Although nature’s contributions to human welfare are incredibly valuable, anthropogenic pressures over ecosystems are weakening nature’s ability and quality at providing the flow of ecosystem services. This situation, in fact, threatens Earth´s life support system, and jeopardizes livelihoods and wellbeing of current and future generations. The vastness and scope of ocean ecosystems also enable their supply of global environmental goods and services which become threatened by climate change, overexploitation of marine resources, pollution, and habitat loss. In this regard, understanding how losses of valuable ES arise, and hinder the prosperity of communities becomes crucial to reflect as society on the current endless growth economic model that compromise those ES and to inform to policymakers on the adoption of measures to safeguard high-value marine habitats. Economics poses some interesting answers to these questions.
As nature’s goods and services are usually public goods there are not market prices for them, a situation that results in inefficient use of the ecosystems providing these goods and services which ultimately results in their destruction.
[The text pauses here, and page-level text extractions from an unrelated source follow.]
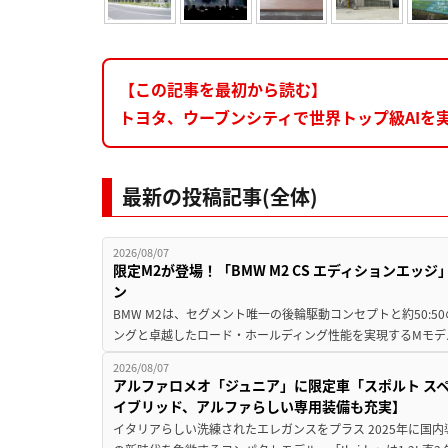
【この記事を最初から読む】
トヨタ、ウーブンシティで世界トップ級AIを実装。
最新の投稿記事(全体)
2026/08/07
限定M2が登場！「BMW M2 CS エディションエッジ
ン
BMW M2は、セグメント唯一の後輪駆動コンセプトと約50:
ングと卓越したロード・ホールディング性能を実現するMモデル。BMW 
2026/08/07
アルファロメオ「ジュニア」に限定車「スポルト スペ
イブリッド、アルファらしい専用装備も充実】
イタリアらしい洗練されたエレガンスをプラス 2025年に国内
Valuing ecosystem services becomes an important tool to this concern, since the production of relevant information makes possible for decision- and policy-makers to also look at economic, social and human values of marine ecosystems, and their fundamental contribution at maintaining the welfare of the human communities which depend upon them.
The Galapagos archipelago, with its numerous ecosystems and unique biodiversity, is an ideal place where to observe the complex interactions between social and natural systems. Galapagos clearly illustrates how a nature-based driven economy which has constituted the foundation of welfare and prosperity of local, national and global communities faces huge challenges due to unexpected events that compromise its long-term viability.
The Charles Darwin Foundation (CDF) has engaged in applied research, looking at measuring and valuing indispensable ecosystem services in the Galapagos Marine Reserve (GMR). This process has entailed fostering and promoting interdisciplinary research, that has for example measured the economic contribution of Galapagos mangroves to mitigate CO2 emissions. Likewise, we have built experimental ecosystem accounting tools for the local artisanal fisheries, where policymakers can track how much income and jobs depend on each ecosystem and key species.
Currently, hand in hand with Heriot-Watt University, and with generous funding of the Global Challenges Research Fund (GCRF) of the UK’s Research and Innovation (UKRI), the CDF has been designing and carrying out fundamental valuation studies for the GMR. Specifically, to value the economic impact of policies designed to protect the provision of services from essential marine ecosystems. These are important inputs for the Galapagos National Park Directorate, to design and apply evidence-based policies for the governance, conservation and management of these ecosystems. Moreover, economic valuation research also aims to highlight the ocean’s contribution to human welfare, and the critical relevance of interdisciplinary research and information-based policies to build a strong regulatory framework ensuring conservation of our oceans.